Three prominent activists sentenced over their roles in the 2014 Umbrella Movement protests just over a week ago filed appeals against their convictions today.
Sociology professor Chan Kin-man, 60, legal scholar Benny Tai, 54, and Baptist minister Chu Yiu-ming, 75 — the three men behind the “Occupy Central” civil disobedience campaign, which would merge with student protests to form the Umbrella Movement — were convicted on colonial-era public nuisance charges in April in a trial that drew criticism from grassroots supporters and rights groups alike.
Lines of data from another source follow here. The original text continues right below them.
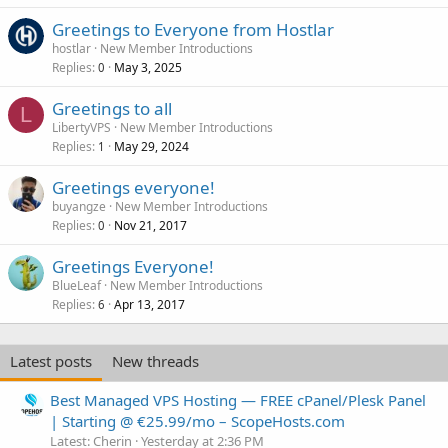
Greetings to Everyone from Hostlar
hostlar
New Member Introductions
Replies
May 3, 2025
0
Greetings to all
L
LibertyVPS
New Member Introductions
Replies
May 29, 2024
1
Greetings everyone!
buyangze
New Member Introductions
Replies
Nov 21, 2017
0
Greetings Everyone!
BlueLeaf
New Member Introductions
Replies
Apr 13, 2017
6
Latest posts
New threads
Best Managed VPS Hosting — FREE cPanel/Plesk Panel
| Starting @ €25.99/mo – ScopeHosts.com
Latest: Cherin
Yesterday at 2:36 PM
Chan and Tai, who were both sentenced to serve 16 months in prison, filed appeals against both their conviction and their sentences today, their lawyers told HKFP. Chu, whose 16-month sentence was suspended, filed an appeal against his conviction.
The three were tried alongside six others, five of whom were handed sentences ranging from eight months to community service. The ninth co-defendant saw her sentencing postponed to allow her to have urgent surgery on a large brain tumor.
At the time of their sentencing, activists and rights groups said that the use of the vague public nuisance laws — combined with prosecutors’ decision to pursue harsher common law sentences — was a blow to free speech.
“The long sentences sends a chilling warning to all that there will be serious consequences for advocating for democracy,” Maya Wang, Human Rights Watch’s senior researcher on China, said at the time.